バレーボールは繋ぐスポーツ。6人でボールを操って、3回で相手コートにボールを落とす球技だ。1人で2回は触れない。レシーブが上がらないとトスは上がらない。トスが上がらないなら、スパイクにも繋がらない。全ての作業が全部繋がっている。だからこそ、1人が諦めたらそこで終わり。

「もしバレーが個人競技で旭先輩だけが諦めるなら、別に良いんです」
「……おい、沙智?」
「だけど、トスをあげた菅原先輩、ボールを拾った西谷先輩が諦めずに繋げたボールを、勝手に諦めるのは駄目です」
「っ!」
「決められなくて責任を感じるのは分かります。でも、きっと皆さんはどんなにダメダメでも、旭先輩にボールを上げるはずです。みんな、エースを信頼してるから」

ひーくんが、もう辞めろって手を引っ張ってくる。だけど、ごめんね。これだけは言わせて欲しいの。こんなにも愛されてるのに、見て見ぬふりするのは許せないから。

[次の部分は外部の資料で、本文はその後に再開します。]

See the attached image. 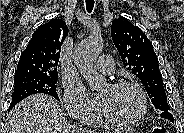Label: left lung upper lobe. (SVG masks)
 Segmentation results:
<instances>
[{
    "label": "left lung upper lobe",
    "instance_id": "5c2ea615",
    "mask_svg": "<svg viewBox=\"0 0 184 133\" xmlns=\"http://www.w3.org/2000/svg\"><path fill=\"white\" fill-rule=\"evenodd\" d=\"M111 36L123 64L141 80L154 107L169 111L158 58L147 36L125 17L113 20Z\"/></svg>",
    "mask_w": 184,
    "mask_h": 133
}]
</instances>
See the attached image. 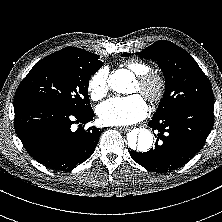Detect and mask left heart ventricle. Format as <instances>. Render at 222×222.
<instances>
[{
  "instance_id": "obj_1",
  "label": "left heart ventricle",
  "mask_w": 222,
  "mask_h": 222,
  "mask_svg": "<svg viewBox=\"0 0 222 222\" xmlns=\"http://www.w3.org/2000/svg\"><path fill=\"white\" fill-rule=\"evenodd\" d=\"M138 91H140V87H139V84L136 82V83L134 84V87H133L132 92H138Z\"/></svg>"
}]
</instances>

「翔くんの言う通り、止められた数より点を決めた数、チームを救った回数の方が多いはずです。だから、みんな、旭先輩を信頼してエースって呼ぶんです!。そんな皆の想いを、」

私がこんな事言ってもいい立場かは分からない。でも、旭先輩の事を何も知らないからこそ、皆の代わりに言える立場でもある。
辛いことを言ってごめんなさい。そんな悲しい顔をさせてごめんなさい。だけど、悲しい想いをしてるのは貴方だけじゃ無いし、貴方のせいでもあるのって知って欲しい。